De nationale staking is een culminatiepunt in het vakbondsverzet. In november 2011 verzamelden 5000 militanten in Brussel om de toenmalige regeringsonderhandelaars op andere gedachten te brengen. De totstandkoming van het regeerakkoord in december en de daaropvolgende goedkeuring door het parlement resulteerden in een grote betoging (50.000 à 80.000 man) en een (mislukte) stakingsdag in de openbare sector. Maar die acties haalden niets uit. Overleg achter de schermen om de scherpe kanten van maatregelen voor de pensioenen, de werkloosheid en de gezondheidszorg af te ronden, leverde sindsdien evenmin veel op. De aanzegging van een algemene staking werd zodoende niet ingetrokken.

Voor het ACV, het ABVV en de ACLVB wordt die staking een belangrijke test om te zien in welke mate hun achterban nog volgt. Het zijn vooral enkele centrales en de Waalse vleugel van de socialistische vakbond die het voortouw in de strijddynamiek nemen. Door het vooruitzicht van de sociale verkiezingen in mei kunnen de twee andere vakbonden de rol moeilijk lossen.

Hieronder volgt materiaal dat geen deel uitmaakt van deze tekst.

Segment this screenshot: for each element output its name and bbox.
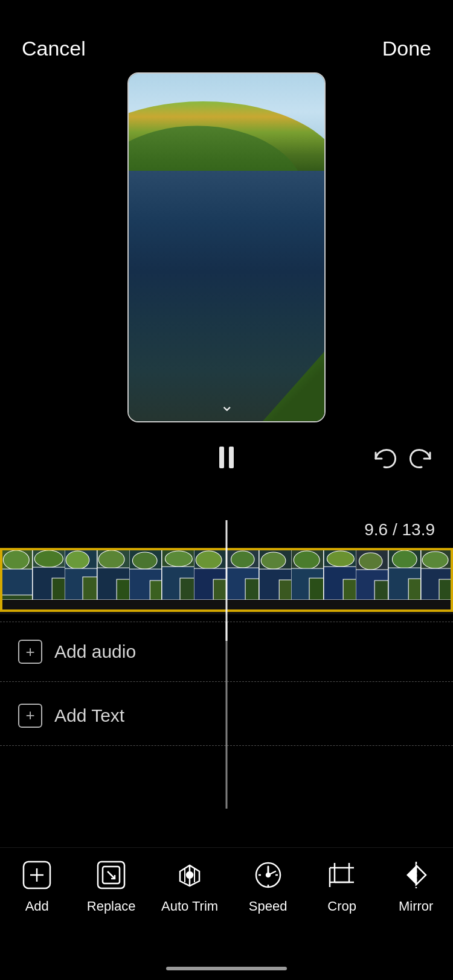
frame-cell [291,548,324,600]
svg-rect-3 [0,595,33,600]
frame-cell [421,548,453,600]
svg-marker-75 [416,865,426,885]
replace-tool-label: Replace [87,899,136,914]
speed-tool-label: Speed [249,899,288,914]
water-layer [129,171,324,421]
undo-icon [371,444,397,471]
redo-button[interactable] [408,444,435,471]
pause-bar-right [229,447,234,468]
tool-add[interactable]: Add [13,858,61,914]
svg-rect-27 [214,579,226,600]
add-audio-icon: + [18,640,42,664]
timeline-border-right [451,548,453,612]
speed-tool-icon [251,858,286,892]
tool-crop[interactable]: Crop [318,858,366,914]
add-text-label: Add Text [54,705,124,726]
frame-cell [226,548,259,600]
svg-point-17 [133,552,158,569]
svg-rect-23 [180,578,194,600]
done-button[interactable]: Done [382,37,431,60]
tool-speed[interactable]: Speed [244,858,292,914]
svg-marker-74 [406,865,416,885]
svg-point-21 [165,551,192,567]
auto-trim-tool-icon [172,858,207,892]
frame-cell [33,548,65,600]
svg-rect-51 [408,579,420,600]
bottom-toolbar: Add Replace Auto Trim [0,847,453,944]
plus-icon: + [25,643,34,661]
svg-point-53 [422,552,448,568]
svg-point-9 [66,551,89,569]
svg-rect-19 [150,581,162,600]
plus-icon: + [25,706,34,725]
playhead [226,520,228,641]
frame-cell [259,548,292,600]
add-audio-label: Add audio [54,641,136,662]
svg-rect-7 [52,578,65,600]
pause-icon [219,447,234,468]
svg-rect-15 [117,579,129,600]
svg-rect-47 [374,581,388,600]
redo-icon [408,444,435,471]
mirror-tool-icon [399,858,434,892]
frame-cell [0,548,33,600]
svg-point-13 [98,550,124,568]
svg-point-29 [231,551,255,568]
video-frame: ⌄ [129,74,324,421]
home-indicator [166,967,287,970]
frame-cell [324,548,356,600]
svg-rect-31 [245,579,259,600]
cancel-button[interactable]: Cancel [22,37,86,60]
pause-bar-left [219,447,224,468]
tool-auto-trim[interactable]: Auto Trim [161,858,218,914]
svg-point-45 [359,553,383,570]
svg-rect-35 [279,580,291,600]
undo-redo-controls [371,433,435,482]
timeline-border-left [0,548,2,612]
svg-line-61 [108,871,115,879]
auto-trim-tool-label: Auto Trim [161,899,218,914]
header: Cancel Done [0,0,453,72]
chevron-down-icon: ⌄ [220,395,234,415]
frame-cell [194,548,226,600]
tool-mirror[interactable]: Mirror [392,858,440,914]
svg-rect-43 [343,579,356,600]
crop-tool-icon [324,858,359,892]
svg-point-49 [392,550,417,568]
svg-point-37 [294,551,320,569]
svg-point-25 [196,551,222,569]
svg-rect-11 [83,577,97,600]
add-tool-icon [19,858,54,892]
add-tool-label: Add [25,899,49,914]
frame-cell [356,548,388,600]
svg-point-63 [187,872,193,878]
svg-point-1 [3,550,29,570]
svg-point-41 [327,551,354,567]
frame-cell [388,548,421,600]
frame-cell [97,548,130,600]
timecode-label: 9.6 / 13.9 [364,520,435,539]
svg-point-65 [266,873,270,877]
svg-point-5 [34,550,63,567]
replace-tool-icon [94,858,129,892]
crop-tool-label: Crop [327,899,356,914]
add-text-icon: + [18,704,42,728]
video-preview: ⌄ [127,72,326,422]
svg-point-33 [261,552,286,569]
playhead-line-extension [226,622,228,809]
pause-button[interactable] [219,447,234,468]
frame-cell [162,548,194,600]
frame-cell [65,548,97,600]
mirror-tool-label: Mirror [399,899,433,914]
frame-cell [129,548,162,600]
undo-button[interactable] [371,444,397,471]
tool-replace[interactable]: Replace [87,858,136,914]
svg-rect-39 [309,578,324,600]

Een algemene staking zal hoe dan ook geen grote invloed hebben op de sociaaleconomische ingrepen van de regering-Di Rupo, die in een Europees keurslijf van strenge begrotingsdiscipline zit. Ook wanneer premier Di Rupo en de PS voortdurend doen alsof het niet knelt, in de praktijk doet het dat wél. Dat is mee een gevolg van het feit dat het traditionele overlegmodel in ons land al geruime tijd inert is en niet geleid heeft tot wezenlijke sociale hervormingen, een beheersing van de loonkosten en een modernisering van het arbeidsmarktbeleid. In de plaats daarvan gingen vakbonden (voor hogere sociale uitkeringen) en werkgeversorganisaties (voor meer lastenverlagingen) elk apart aankloppen bij ‘bevriende’ partijen in de regering om iets binnen te halen. Dat is nu niet meer mogelijk. De overheid zit financieel op haar tandvlees. De economische terugval haalt de strop nog meer aan.

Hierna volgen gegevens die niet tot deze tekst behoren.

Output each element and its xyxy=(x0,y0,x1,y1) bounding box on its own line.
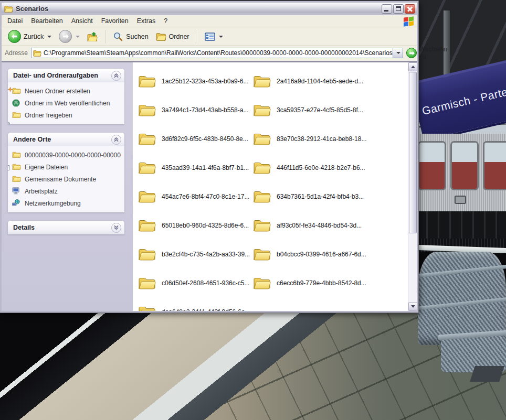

Die gang van zaken heeft de regering-Di Rupo gedwongen tot doortastende maatregelen om de pensioenregels te verstrengen, de werkloosheidsuitkeringen te beknotten en de gezondheidsuitgaven af te remmen. De vakbonden hebben een punt als ze bijvoorbeeld waarschuwen voor meer armoede, en als ze ook naar de werkgevers kijken om meer mensen langer aan te werk te houden. Tegelijk beseffen ze dat ‘het ultieme wapen’ van een nationale staking – ook door de dure repercussies voor de economie – niet om de haverklap kan worden gebruikt. Ondanks de sociale turbulentie zijn zowel zij als de regering verplicht om op korte termijn te landen met een verdedigbare consensus.